----- TASK MATERIAL -----

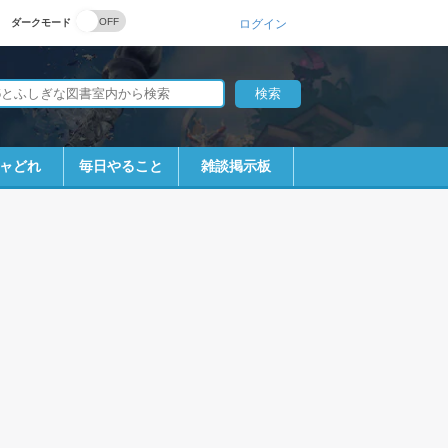
ダークモード
ログイン
ャどれ
毎日やること
雑談掲示板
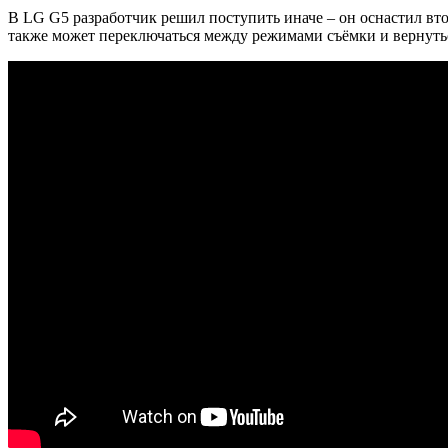
В LG G5 разработчик решил поступить иначе – он оснастил вто
также может переключаться между режимами съёмки и вернуть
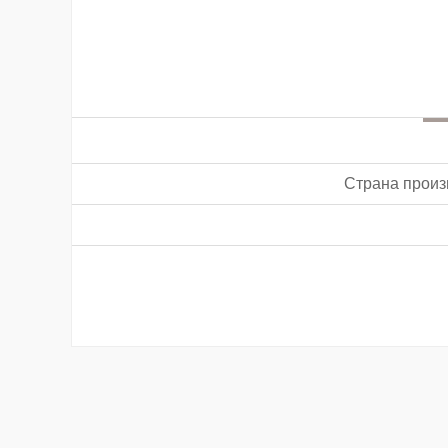
Страна произ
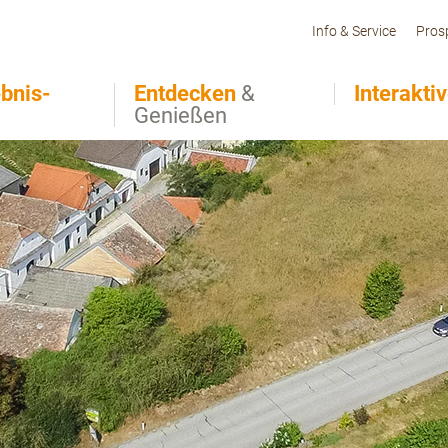
Info & Service
Pros
bnis-
Entdecken
&
Interakti
Genießen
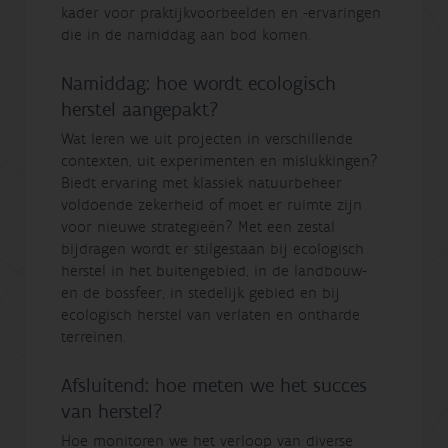
kader voor praktijkvoorbeelden en -ervaringen
die in de namiddag aan bod komen.
Namiddag: hoe wordt ecologisch
herstel aangepakt?
Wat leren we uit projecten in verschillende
contexten, uit experimenten en mislukkingen?
Biedt ervaring met klassiek natuurbeheer
voldoende zekerheid of moet er ruimte zijn
voor nieuwe strategieën? Met een zestal
bijdragen wordt er stilgestaan bij ecologisch
herstel in het buitengebied, in de landbouw-
en de bossfeer, in stedelijk gebied en bij
ecologisch herstel van verlaten en ontharde
terreinen.
Afsluitend: hoe meten we het succes
van herstel?
Hoe monitoren we het verloop van diverse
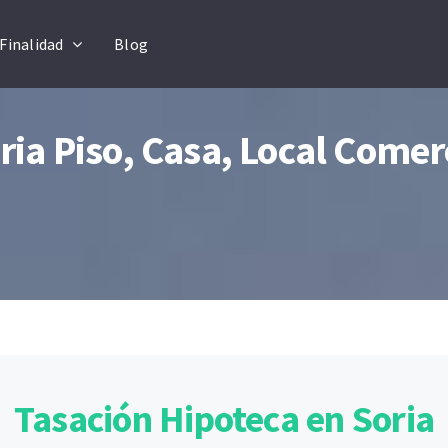
Finalidad
Blog
ia Piso, Casa, Local Comer
Tasación Hipoteca en Soria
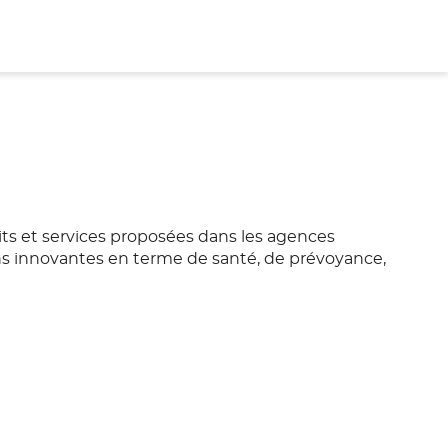
uits et services proposées dans les agences
ons innovantes en terme de santé, de prévoyance,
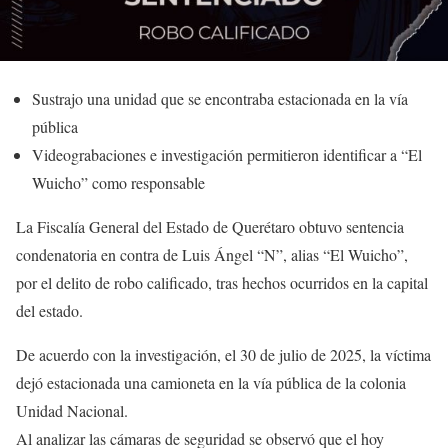
Sustrajo una unidad que se encontraba estacionada en la vía
pública
Videograbaciones e investigación permitieron identificar a “El
Wuicho” como responsable
La Fiscalía General del Estado de Querétaro obtuvo sentencia
condenatoria en contra de Luis Ángel “N”, alias “El Wuicho”,
por el delito de robo calificado, tras hechos ocurridos en la capital
del estado.
De acuerdo con la investigación, el 30 de julio de 2025, la víctima
dejó estacionada una camioneta en la vía pública de la colonia
Unidad Nacional.
Al analizar las cámaras de seguridad se observó que el hoy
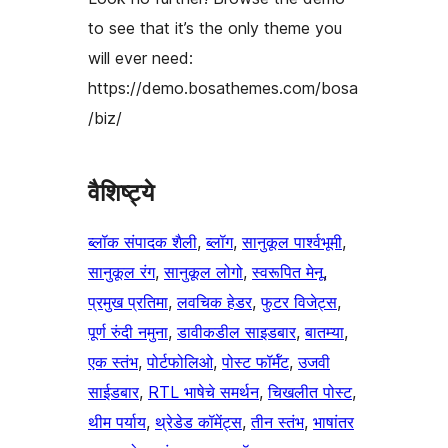
to see that it’s the only theme you
will ever need:
https://demo.bosathemes.com/bosa
/biz/
वैशिष्ट्ये
ब्लॉक संपादक शैली
, 
ब्लॉग
, 
सानुकूल पार्श्वभूमी
, 
सानुकूल रंग
, 
सानुकूल लोगो
, 
स्वरूपित मेनू
, 
प्रमुख प्रतिमा
, 
लवचिक हेडर
, 
फुटर विजेट्स
, 
पूर्ण रुंदी नमुना
, 
डावीकडील साइडबार
, 
बातम्या
, 
एक स्तंभ
, 
पोर्टफोलिओ
, 
पोस्ट फॉर्मॅट
, 
उजवी
साईडबार
, 
RTL भाषेचे समर्थन
, 
चिखलीत पोस्ट
, 
थीम पर्याय
, 
थ्रेडेड कॉमेंट्स
, 
तीन स्तंभ
, 
भाषांतर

-----

## EXERCISE OBJECTIVE
Without including any pictures, please restate all the records exactly.

## WRITTEN SOLUTION
ダークモード
ログイン
ャどれ
毎日やること
雑談掲示板
В LG G5 разработчик решил поступить иначе – он оснастил вто
также может переключаться между режимами съёмки и вернуть
Страна произ
Info & Service
Pros
bnis-
Entdecken
&
Interakti
Genießen
kader voor praktijkvoorbeelden en -ervaringen
die in de namiddag aan bod komen.
Namiddag: hoe wordt ecologisch
herstel aangepakt?
Wat leren we uit projecten in verschillende
contexten, uit experimenten en mislukkingen?
Biedt ervaring met klassiek natuurbeheer
voldoende zekerheid of moet er ruimte zijn
voor nieuwe strategieën? Met een zestal
bijdragen wordt er stilgestaan bij ecologisch
herstel in het buitengebied, in de landbouw-
en de bossfeer, in stedelijk gebied en bij
ecologisch herstel van verlaten en ontharde
terreinen.
Afsluitend: hoe meten we het succes
van herstel?
Hoe monitoren we het verloop van diverse
Finalidad
Blog
ia Piso, Casa, Local Comer
Tasación Hipoteca en Soria
uits et services proposées dans les agences
ons innovantes en terme de santé, de prévoyance,
Sustrajo una unidad que se encontraba estacionada en la vía
pública
Videograbaciones e investigación permitieron identificar a “El
Wuicho” como responsable
La Fiscalía General del Estado de Querétaro obtuvo sentencia
condenatoria en contra de Luis Ángel “N”, alias “El Wuicho”,
por el delito de robo calificado, tras hechos ocurridos en la capital
del estado.
De acuerdo con la investigación, el 30 de julio de 2025, la víctima
dejó estacionada una camioneta en la vía pública de la colonia
Unidad Nacional.
Al analizar las cámaras de seguridad se observó que el hoy
to see that it’s the only theme you
will ever need:
https://demo.bosathemes.com/bosa
/biz/
वैशिष्ट्ये
ब्लॉक संपादक शैली
, 
ब्लॉग
, 
सानुकूल पार्श्वभूमी
, 
सानुकूल रंग
, 
सानुकूल लोगो
, 
स्वरूपित मेनू
, 
प्रमुख प्रतिमा
, 
लवचिक हेडर
, 
फुटर विजेट्स
, 
पूर्ण रुंदी नमुना
, 
डावीकडील साइडबार
, 
बातम्या
, 
एक स्तंभ
, 
पोर्टफोलिओ
, 
पोस्ट फॉर्मॅट
, 
उजवी
साईडबार
, 
RTL भाषेचे समर्थन
, 
चिखलीत पोस्ट
, 
थीम पर्याय
, 
थ्रेडेड कॉमेंट्स
, 
तीन स्तंभ
, 
भाषांतर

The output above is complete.